Interaction Guidelines

What is an interaction guideline?



Interaction guideline is a document that captures the behavior of an interface. This includes all tiny and minute details for all sort of controls (buttons, dropdowns, links, etc.) that a developer will require to design with perfection.



Why do we need an interaction guideline document?



Use cases primarily captures business flow. However, in this project BAs are capturing screen flows and are writing screen field properties too. Since, the screens were designed by UX folks and not BAs, obviously we know better about the screens than anybody else. After all, prototype is our baby.
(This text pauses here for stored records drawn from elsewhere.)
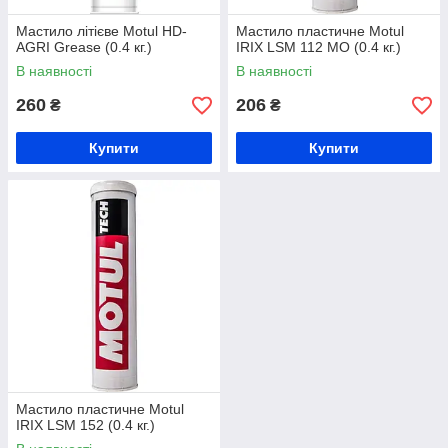
Мастило літієве Motul HD-
Мастило пластичне Motul
AGRI Grease (0.4 кг.)
IRIX LSM 112 MO (0.4 кг.)
В наявності
В наявності
260
206
₴
₴
Купити
Купити
Мастило пластичне Motul
IRIX LSM 152 (0.4 кг.)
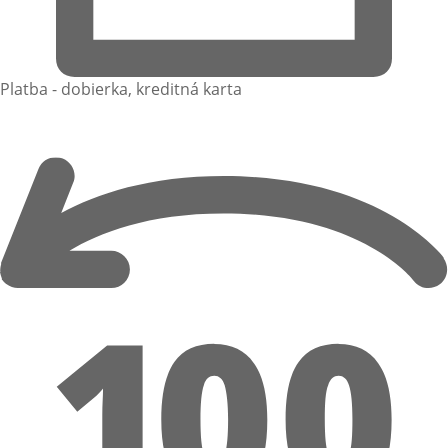
Platba - dobierka, kreditná karta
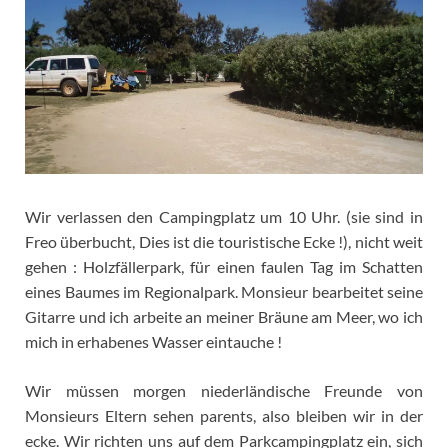
Wir verlassen den Campingplatz um 10 Uhr. (sie sind in
Freo überbucht, Dies ist die touristische Ecke !), nicht weit
gehen : Holzfällerpark, für einen faulen Tag im Schatten
eines Baumes im Regionalpark. Monsieur bearbeitet seine
Gitarre und ich arbeite an meiner Bräune am Meer, wo ich
mich in erhabenes Wasser eintauche !
Wir müssen morgen niederländische Freunde von
Monsieurs Eltern sehen parents, also bleiben wir in der
ecke. Wir richten uns auf dem Parkcampingplatz ein, sich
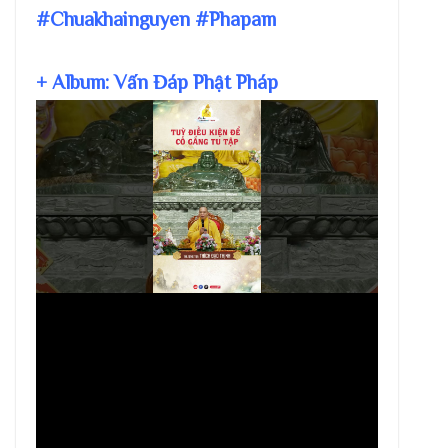
#Chuakhainguyen #Phapam
+ Album: Vấn Đáp Phật Pháp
Things like dynamic panels - when to display and where to display; when to display a value as a drop down and when as text; what is the meaning of secondary sort, whether the sort is forward and reverse both; when an element becomes a link and when it is text?



For e.g. Number of Share is a numeric link but when the value becomes zero and there is no number to be displayed, display as text.

For e.g. What if the address of the user is not on file, how the information will be displayed there?



There are many such instances that will go unnoticed and undocumented, if we did not create interaction guidelines.



Who are the intended audience?



All team members reading the usecases and designing the system are intended audience.



Myth: We can do everything with the usecase



We went with the same myth in one of our projects and stumbled upon. UX team were asked to create interaction guidelines at the very last minute. Hope you guys do no repeat history and learn from mistakes. By the way, I do not churn pages and pages of interaction guidelines for fun :)

Of course, I have better ways to pass my time.